C. Property inherited from collaterals or from females
D. Share allotted on partition
E. Property obtained by gift or will from a paternal ancestor
Each of these is discussed below.
A. Property inherited from a paternal ancestor:
Property inherited by a male Hindu from his father, father’s father, or father’s father’s father, is ancestral property. The children, grandchildren and great-grandchildren of the person inheriting such property acquire an interest in it by birth.
Thus, the term ancestral property is confined to property descending to the father from his male ancestor in the male line, and it is only in that property that the sons (and now, the daughters) acquire an interest jointly with, and equal to that of, their father. (Venkateswarlu v. Chinna Raghavalu, 1955 Andhra W.R. 39). Property inherited from other relatives would, therefore, not be ancestral property.

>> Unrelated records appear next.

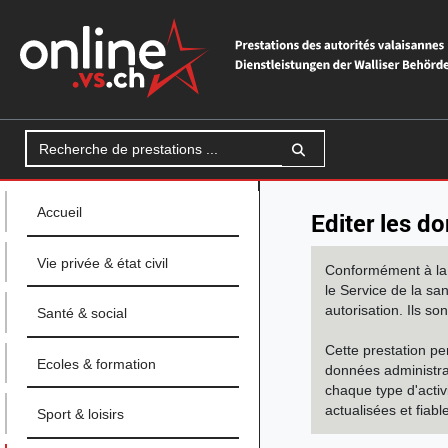
Recherche de prestations
Chercher
Accueil
Editer les d
Vie privée & état civil
Conformément à la l
le Service de la sa
autorisation. Ils so
Santé & social
Cette prestation pe
Ecoles & formation
données administrati
chaque type d'activ
actualisées et fiabl
Sport & loisirs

Thus, if X inherits property from his father’s father, it is ancestral property as regards his issues. If X has no son or daughter when he inherits such property, he holds the property as the absolute owner thereof, and he can deal with the property in any manner he may choose to. If, however, such a person comes into existence subsequently, he becomes (or she) entitled to an interest in such property by the mere fact of his (or her) birth, and X cannot claim to hold the property as an absolute owner; nor can he deal with it as he likes.
B. Property inherited from a maternal grand-father:
The principle of Hindu Law governing property inherited from a maternal grand-father is reflected in the following two decisions of the Privy Council.
In Venkayyamma vs. Venkataramanyamma (1905 25 Mad. 678), two brothers, who were living as a joint family, inherited some property from their material grand-father. When one of them died, leaving a widow, the question arose as to whether his share in the property passed to his widow by succession or to his brother by survivorship. The Privy Council held that the property which the brothers had inherited was joint property in their hands, and that the undivided interest of the deceased passed, on his death, to his brother by survivorship, and not to the widow.
However, in a later decision (Mohammad Hussain Khan vs. Babu Kishya Nandan Sahai, 1937 64 I.A. 250), the Privy Council reversed its earlier ruling, and held that such property is not ancestral property. The effect of this decision is that property inherited by a daughter’s son from his maternal grand-father is not ancestral property in his hands, but is his separate property.
C. Property inherited from collaterals or from females:
As seen above, the only property that can be called ancestral property is that which has been inherited by a person from his father, father’s father, or father’s father’s father. Therefore, property inherited by a person from his collaterals, such as brother, uncle, etc., or property inherited by him from a female, e.g., his mother, will be his separate property.
D. Share allotted on a partition:
The share obtained by a coparcener on a partition of ancestral property is ancestral property as regards his issues. They take an interest in it by birth, whether they are in existence at the time of the partition or are born subsequently, 4s regards other relatives, however, such a share is separate property. So, if the coparcener dies without leaving any issue, it will pass to his heirs by succession.
E. Property obtained by gift or will from a paternal ancestor:
Where a Hindu makes a gift of his self-acquired or separate property to his son, or bequeaths it to him under a will, the question that arises is whether such property is the separate property of the son, or whether it is ancestral in his hands as regards his (his son’s) male issues.
This question had been differently answered by the different High Courts, with the result that there was a considerable diversity of judicial opinion on this subject. However, the Supreme Court has now expressed its view on this point in Arunachala Mudalier v. Muruganatha (1954 S.C.R. 243).
The Court observed, in that case, that it is not possible to hold that such property must necessarily and under all circumstances, rank as ancestral property in the hands of the donee (or legatee). Rather, it must be seen whether the donor intended that the donee should take it exclusively for himself or that the gift would be for the branch of the family.
This decision of the Supreme Court thus makes it clear that there is no presumption either way; it is a question of fact in each case, to be decided after considering all the circumstances of the case.
Accumulations and accretions of income of ancestral property are ancestral property. (Ramanna v. Venkata, 1888 11 Mad. 246) So also, property purchased or acquired out of the income or with the assistance of ancestral property, would be ancestral property. (Lal Bahadur v. Kanhia Lal, 1907 29 All. 244). The same can be said as regards property purchased out of the sale proceeds of ancestral property or obtained in lieu of such property.
It may also be noted that children, grandchildren and great grandchildren acquire a vested interest, not only in the income and accretions of ancestral property which accrued after their birth, but also in that which accrued before their birth.